Avoid too many Ss for appearance’ sake


I don’t hear many people saying “for goodness’ sake” these days. “For conscience’ sake” and “for appearance’ sake” are pretty much nonexistent in my world, too. In fact, the only “for … sake” expression I hear lately includes a word I wouldn’t use in this space even if I could.

So you might think, as I did, that these terms are on the outs. Therefore, you might figure, there’s no use worrying about whether they’re written with an apostrophe, as in “goodness’ sake,” with an apostrophe plus an S, as in “goodness’s sake,” or with neither, as in “goodness sake.”

But that assumption would be wrong. Between 1950 and 2008, “goodness sake” doubled in popularity in books published in the United States., according to Google Books’ Ngram Viewer. So it’s still worthwhile to know how it and similar expressions are written.

The problem is, there isn’t much agreement among style guides about how to write “for … sake” terms.
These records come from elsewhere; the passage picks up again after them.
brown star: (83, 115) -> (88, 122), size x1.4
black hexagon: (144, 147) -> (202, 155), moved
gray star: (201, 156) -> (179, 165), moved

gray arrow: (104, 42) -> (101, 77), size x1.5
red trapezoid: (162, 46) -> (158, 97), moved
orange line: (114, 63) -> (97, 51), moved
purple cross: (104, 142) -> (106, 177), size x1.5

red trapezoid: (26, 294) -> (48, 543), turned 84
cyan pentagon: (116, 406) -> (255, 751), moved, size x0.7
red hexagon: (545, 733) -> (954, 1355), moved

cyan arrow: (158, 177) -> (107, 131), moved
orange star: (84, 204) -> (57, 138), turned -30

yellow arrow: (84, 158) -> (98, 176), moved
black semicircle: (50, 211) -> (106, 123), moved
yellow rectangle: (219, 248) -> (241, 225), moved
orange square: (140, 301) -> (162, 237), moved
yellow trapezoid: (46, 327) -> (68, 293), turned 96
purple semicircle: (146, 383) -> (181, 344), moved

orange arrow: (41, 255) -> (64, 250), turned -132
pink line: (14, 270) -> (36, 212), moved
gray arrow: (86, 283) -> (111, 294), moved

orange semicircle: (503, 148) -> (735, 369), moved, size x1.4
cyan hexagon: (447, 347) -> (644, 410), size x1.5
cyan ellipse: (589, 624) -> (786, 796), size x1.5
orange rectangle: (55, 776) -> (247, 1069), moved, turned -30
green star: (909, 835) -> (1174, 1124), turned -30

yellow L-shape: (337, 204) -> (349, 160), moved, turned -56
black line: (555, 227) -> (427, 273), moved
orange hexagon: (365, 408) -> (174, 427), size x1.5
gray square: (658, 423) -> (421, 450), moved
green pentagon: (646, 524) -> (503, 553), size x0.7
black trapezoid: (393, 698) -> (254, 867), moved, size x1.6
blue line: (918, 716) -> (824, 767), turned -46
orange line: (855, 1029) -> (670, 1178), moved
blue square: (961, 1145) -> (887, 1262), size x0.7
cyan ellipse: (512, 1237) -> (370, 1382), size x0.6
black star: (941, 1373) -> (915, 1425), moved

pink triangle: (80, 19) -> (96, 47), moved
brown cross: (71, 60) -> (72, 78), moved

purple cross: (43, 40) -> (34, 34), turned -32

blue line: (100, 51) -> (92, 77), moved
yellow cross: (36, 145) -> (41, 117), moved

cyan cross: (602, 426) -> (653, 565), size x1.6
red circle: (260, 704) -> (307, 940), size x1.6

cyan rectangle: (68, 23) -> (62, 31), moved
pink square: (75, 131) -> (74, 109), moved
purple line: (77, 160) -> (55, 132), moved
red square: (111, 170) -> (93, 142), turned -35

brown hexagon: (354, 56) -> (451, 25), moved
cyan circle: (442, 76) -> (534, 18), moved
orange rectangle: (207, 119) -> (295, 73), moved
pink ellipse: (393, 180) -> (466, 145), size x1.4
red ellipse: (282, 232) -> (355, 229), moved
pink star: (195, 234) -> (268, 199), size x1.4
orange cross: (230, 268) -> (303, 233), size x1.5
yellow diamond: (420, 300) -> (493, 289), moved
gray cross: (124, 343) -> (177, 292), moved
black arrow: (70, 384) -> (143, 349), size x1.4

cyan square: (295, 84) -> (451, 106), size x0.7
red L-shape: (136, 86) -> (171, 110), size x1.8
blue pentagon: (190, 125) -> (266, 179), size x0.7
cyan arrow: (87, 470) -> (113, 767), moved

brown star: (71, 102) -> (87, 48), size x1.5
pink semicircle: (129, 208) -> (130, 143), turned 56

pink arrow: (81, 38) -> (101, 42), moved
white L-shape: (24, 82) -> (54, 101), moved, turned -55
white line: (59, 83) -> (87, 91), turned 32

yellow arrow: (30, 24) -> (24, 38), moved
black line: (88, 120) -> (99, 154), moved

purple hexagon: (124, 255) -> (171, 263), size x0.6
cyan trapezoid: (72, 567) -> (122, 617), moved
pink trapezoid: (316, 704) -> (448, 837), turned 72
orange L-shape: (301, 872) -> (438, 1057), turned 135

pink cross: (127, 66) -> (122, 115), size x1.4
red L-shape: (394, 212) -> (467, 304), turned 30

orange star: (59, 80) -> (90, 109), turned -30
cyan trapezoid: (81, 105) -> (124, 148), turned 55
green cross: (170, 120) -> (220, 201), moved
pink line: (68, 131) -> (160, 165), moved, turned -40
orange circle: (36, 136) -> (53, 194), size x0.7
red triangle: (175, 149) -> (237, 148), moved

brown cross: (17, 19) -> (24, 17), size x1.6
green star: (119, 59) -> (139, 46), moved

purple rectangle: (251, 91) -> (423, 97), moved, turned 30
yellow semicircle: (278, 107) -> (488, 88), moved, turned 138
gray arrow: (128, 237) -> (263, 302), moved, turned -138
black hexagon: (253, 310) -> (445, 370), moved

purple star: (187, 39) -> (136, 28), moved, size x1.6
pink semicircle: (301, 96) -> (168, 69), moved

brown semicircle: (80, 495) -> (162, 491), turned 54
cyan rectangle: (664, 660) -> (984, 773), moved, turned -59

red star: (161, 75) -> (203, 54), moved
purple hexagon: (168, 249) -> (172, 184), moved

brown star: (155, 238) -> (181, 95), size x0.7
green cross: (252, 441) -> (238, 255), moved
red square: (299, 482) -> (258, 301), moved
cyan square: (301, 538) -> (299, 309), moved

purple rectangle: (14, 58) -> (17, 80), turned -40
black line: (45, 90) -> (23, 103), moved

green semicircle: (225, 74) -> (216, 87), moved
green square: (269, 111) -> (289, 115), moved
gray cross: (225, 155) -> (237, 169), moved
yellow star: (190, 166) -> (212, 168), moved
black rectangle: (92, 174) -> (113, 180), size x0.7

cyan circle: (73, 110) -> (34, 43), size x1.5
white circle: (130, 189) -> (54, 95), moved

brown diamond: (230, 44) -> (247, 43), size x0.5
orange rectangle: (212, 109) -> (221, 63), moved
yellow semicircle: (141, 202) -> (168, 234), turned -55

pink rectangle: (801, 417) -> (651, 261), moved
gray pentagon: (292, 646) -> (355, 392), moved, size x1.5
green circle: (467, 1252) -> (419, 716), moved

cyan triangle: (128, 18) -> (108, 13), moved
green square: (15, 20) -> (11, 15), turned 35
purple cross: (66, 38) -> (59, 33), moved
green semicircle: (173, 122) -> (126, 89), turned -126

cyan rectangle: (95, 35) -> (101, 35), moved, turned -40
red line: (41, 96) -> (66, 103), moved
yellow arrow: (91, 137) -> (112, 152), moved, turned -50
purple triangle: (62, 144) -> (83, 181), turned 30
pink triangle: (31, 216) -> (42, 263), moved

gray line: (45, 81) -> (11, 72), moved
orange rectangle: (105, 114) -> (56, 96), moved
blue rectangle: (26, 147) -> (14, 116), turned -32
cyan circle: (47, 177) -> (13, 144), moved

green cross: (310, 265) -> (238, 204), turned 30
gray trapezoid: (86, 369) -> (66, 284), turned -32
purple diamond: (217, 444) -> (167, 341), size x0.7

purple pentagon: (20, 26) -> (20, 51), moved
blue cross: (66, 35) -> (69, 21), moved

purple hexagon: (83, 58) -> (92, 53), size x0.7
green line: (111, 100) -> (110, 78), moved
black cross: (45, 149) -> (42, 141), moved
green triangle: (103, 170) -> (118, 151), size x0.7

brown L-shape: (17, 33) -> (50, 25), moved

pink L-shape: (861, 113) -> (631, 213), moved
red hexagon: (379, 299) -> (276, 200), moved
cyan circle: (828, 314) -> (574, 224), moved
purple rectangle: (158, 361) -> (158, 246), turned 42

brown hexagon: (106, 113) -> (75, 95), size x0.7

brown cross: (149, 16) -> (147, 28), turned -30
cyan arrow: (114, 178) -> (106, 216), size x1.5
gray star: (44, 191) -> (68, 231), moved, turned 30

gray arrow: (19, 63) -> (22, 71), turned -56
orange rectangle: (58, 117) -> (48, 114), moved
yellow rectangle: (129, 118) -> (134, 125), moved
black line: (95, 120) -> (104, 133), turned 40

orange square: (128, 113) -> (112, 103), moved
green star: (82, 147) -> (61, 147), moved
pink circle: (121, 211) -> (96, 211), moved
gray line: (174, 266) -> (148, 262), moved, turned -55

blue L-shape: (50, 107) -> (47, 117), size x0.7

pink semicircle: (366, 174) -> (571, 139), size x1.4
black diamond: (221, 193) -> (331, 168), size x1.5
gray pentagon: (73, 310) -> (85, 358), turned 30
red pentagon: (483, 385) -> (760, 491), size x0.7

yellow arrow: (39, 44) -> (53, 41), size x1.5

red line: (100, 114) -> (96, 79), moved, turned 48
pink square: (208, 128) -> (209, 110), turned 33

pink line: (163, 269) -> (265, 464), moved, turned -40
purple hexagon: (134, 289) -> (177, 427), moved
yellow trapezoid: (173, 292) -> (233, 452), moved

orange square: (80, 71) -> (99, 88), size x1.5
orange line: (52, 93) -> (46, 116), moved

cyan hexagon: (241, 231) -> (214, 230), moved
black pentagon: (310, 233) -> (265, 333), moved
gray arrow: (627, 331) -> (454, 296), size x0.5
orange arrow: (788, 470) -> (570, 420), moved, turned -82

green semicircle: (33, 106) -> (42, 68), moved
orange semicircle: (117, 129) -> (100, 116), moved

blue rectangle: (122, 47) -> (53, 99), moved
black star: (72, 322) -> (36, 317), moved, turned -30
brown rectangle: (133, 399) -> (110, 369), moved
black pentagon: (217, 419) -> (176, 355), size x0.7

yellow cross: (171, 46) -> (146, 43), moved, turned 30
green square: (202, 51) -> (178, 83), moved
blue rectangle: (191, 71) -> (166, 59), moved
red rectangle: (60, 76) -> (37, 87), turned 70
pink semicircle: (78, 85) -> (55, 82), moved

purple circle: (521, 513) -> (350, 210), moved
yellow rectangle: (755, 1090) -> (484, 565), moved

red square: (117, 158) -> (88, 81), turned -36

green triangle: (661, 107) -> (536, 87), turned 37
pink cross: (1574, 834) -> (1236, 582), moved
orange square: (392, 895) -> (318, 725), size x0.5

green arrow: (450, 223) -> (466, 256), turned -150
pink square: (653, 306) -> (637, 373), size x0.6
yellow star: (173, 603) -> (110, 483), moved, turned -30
They can’t even agree how to categorize the issue.

To find recommendations in the Chicago Manual of Style, for example, you have to look under “possessives.” In the Associated Press Stylebook, the discussion is filed under apostrophes. In usage guides such as Merriam-Webster’s Dictionary of English Usage and Fowler’s Modern English Usage, you have to flip through alphabetized listings to the letter S, for “sake.”